BAO provides standardised terminology for all aspects of chemical biology screening experiment description organised into a hierarchy and supplemented by OWL axioms to encode additional semantics and to allow for more advanced automated reasoning across assays annotated to BAO. It is therefore a prime candidate for adoption within the EU-OPENSCREEN project. The challenges faced by EU-OPENSCREEN will be similar -- aggregation and comparison of results between experiments originating in different screening centers -- but given the pan-European nature of the project and required infrastructure, ontology-backed standardisation will be an essential component from the very beginning of the project in order to elegantly deal with the issues arising from different national languages and local or national operational paradigms and constraints.

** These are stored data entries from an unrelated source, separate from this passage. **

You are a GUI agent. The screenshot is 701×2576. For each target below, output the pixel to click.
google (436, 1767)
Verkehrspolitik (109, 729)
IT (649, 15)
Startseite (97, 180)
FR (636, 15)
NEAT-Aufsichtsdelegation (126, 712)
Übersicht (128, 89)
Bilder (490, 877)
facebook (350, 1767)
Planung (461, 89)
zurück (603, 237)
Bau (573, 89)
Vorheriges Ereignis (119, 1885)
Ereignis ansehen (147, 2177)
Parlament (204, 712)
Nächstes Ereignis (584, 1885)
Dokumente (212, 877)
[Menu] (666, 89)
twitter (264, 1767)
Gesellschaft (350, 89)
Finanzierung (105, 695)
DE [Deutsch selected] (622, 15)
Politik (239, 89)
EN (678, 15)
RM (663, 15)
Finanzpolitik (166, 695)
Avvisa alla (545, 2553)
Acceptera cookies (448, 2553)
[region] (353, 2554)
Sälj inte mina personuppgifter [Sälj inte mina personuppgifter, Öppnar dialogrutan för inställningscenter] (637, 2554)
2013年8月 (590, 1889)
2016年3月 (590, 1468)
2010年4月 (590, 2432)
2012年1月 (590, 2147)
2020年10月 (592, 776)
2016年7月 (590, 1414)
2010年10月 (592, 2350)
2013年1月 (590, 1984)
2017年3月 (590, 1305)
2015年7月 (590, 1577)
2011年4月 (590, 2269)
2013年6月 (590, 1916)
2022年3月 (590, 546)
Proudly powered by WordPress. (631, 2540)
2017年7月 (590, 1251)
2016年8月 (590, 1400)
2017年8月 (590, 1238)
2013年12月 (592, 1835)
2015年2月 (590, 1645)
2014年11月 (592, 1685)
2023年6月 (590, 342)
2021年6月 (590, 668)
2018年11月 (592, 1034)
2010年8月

However, I had some concerns with an earlier version of BAO that was presented at ICBO 2011. One concern was that the classification hierarchy allowed incorrect inferences to be made. For example, they had 'small molecule' classified as subClassOf 'perturbagen'. This means that all small molecules are perturbagens. Now, I am pretty sure I can think of some very inert small molecules that certainly do not perturb any biological systems (diamonds?). Other concerns were the lack of alignment to upper level ontologies and some other OBO ontologies such as OBI. However, I was delighted to discover that the new version of BAO, 2.0, currently under development, includes extensive refactoring and alignment to BFO. In the new version, small molecules that are active in experiments are much more sensibly encoded as 'small molecule' and has_role some 'perturbagen role'. BAO 2.0 has not been released yet, but will be soon. Other updates that we enjoyed during the day-long workshop included a sneak preview of new developments in the intelligent ontology-based search interface BAOSearch and a fascinating presentation of an ongoing interdisciplinary project to discover agents that are able to stimulate neuronal regeneration as treatments for spinal cord injuries, where novel forms of high-content image-based screening technology are being developed as a core component of the scientific methodology.
The new version of BAO is therefore the leading contender for adoption in the EU-OPENSCREEN project for standardisation of assay descriptions in the a centralised EU-wide chemical biology database, meaning that European and US-based chemical biology assays will be automatically integrated and scientists will be able to compare and contrast results across a rapidly widening collection of openly available experiments with an increasingly global perspective.